-- Recorded data follows --

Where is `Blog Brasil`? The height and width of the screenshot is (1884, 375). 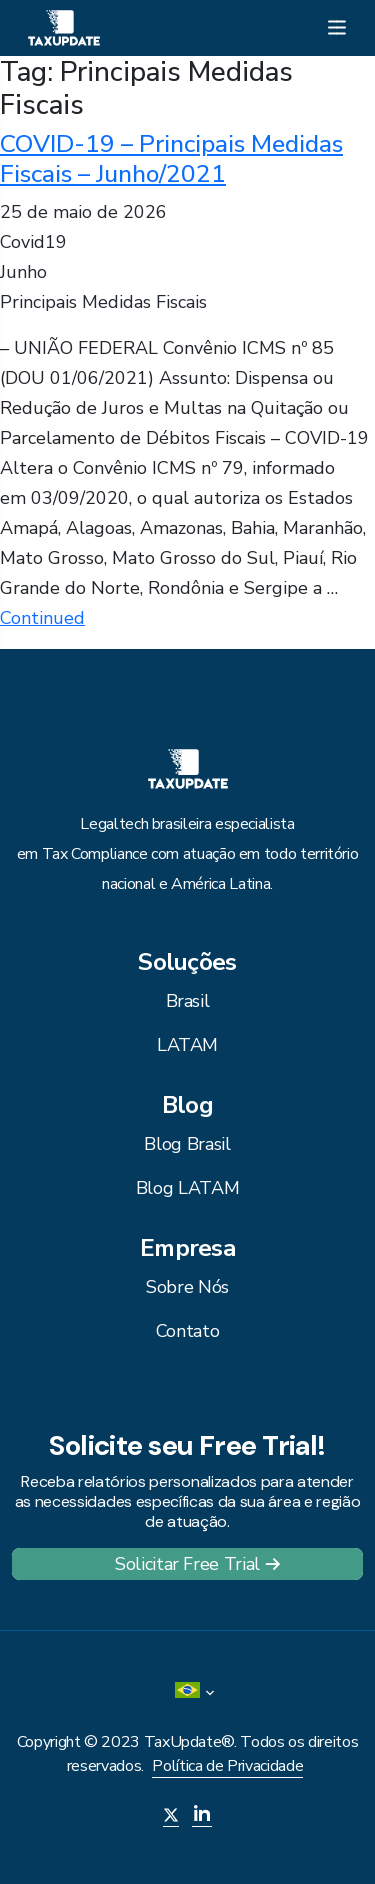 Blog Brasil is located at coordinates (187, 1144).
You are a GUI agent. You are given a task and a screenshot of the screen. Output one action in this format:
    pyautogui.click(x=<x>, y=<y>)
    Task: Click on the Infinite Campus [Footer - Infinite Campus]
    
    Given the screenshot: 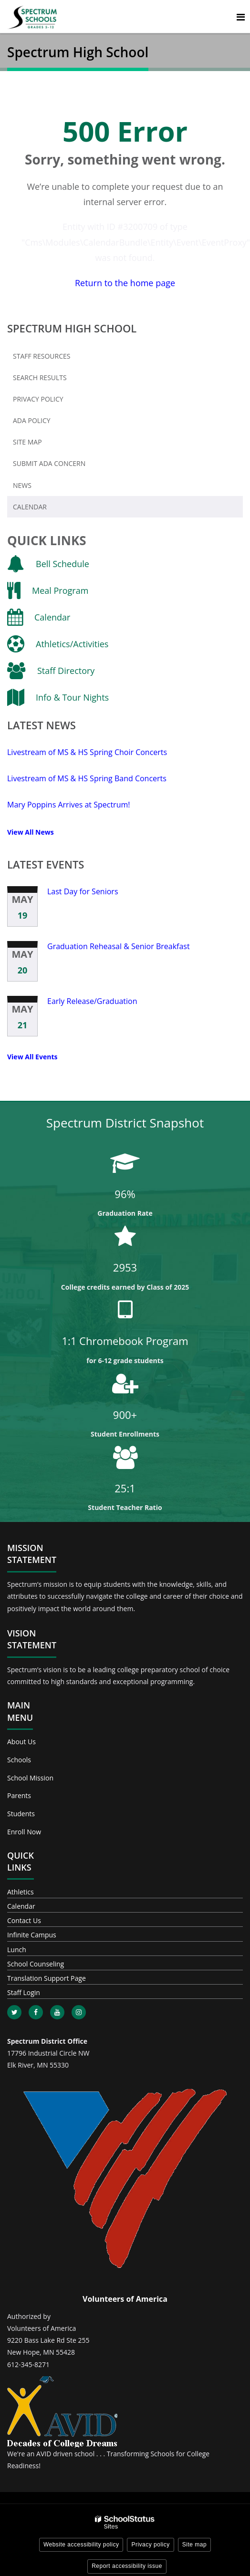 What is the action you would take?
    pyautogui.click(x=31, y=1934)
    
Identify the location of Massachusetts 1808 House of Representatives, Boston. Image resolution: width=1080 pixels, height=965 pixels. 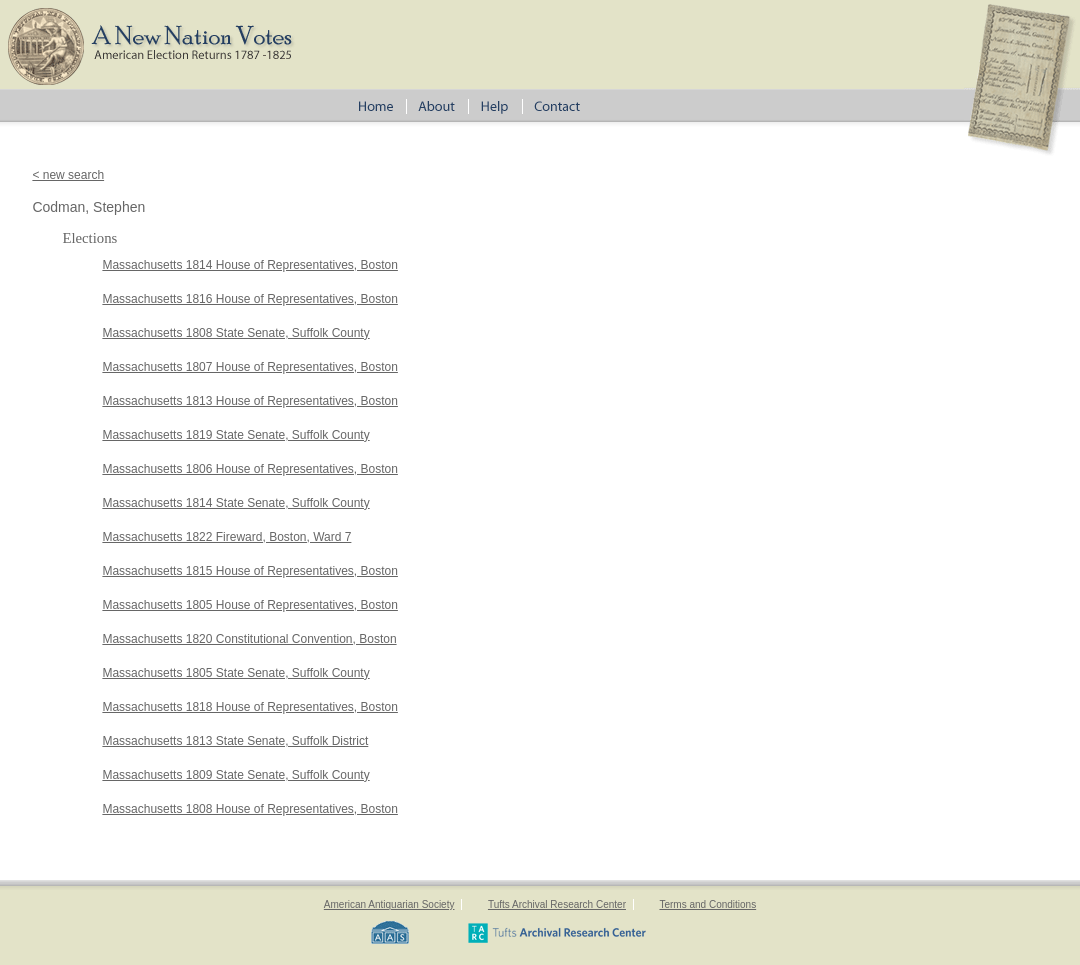
(250, 809).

-- Recorded data concluded --

Work instructions:
Precisely the lines from the one containing "Identify the location" to the end of the data above, both included, should be printed; leave the pictures out.

Answer section:
Identify the location of Massachusetts 1808 House of Representatives, Boston. Image resolution: width=1080 pixels, height=965 pixels. 
(250, 809).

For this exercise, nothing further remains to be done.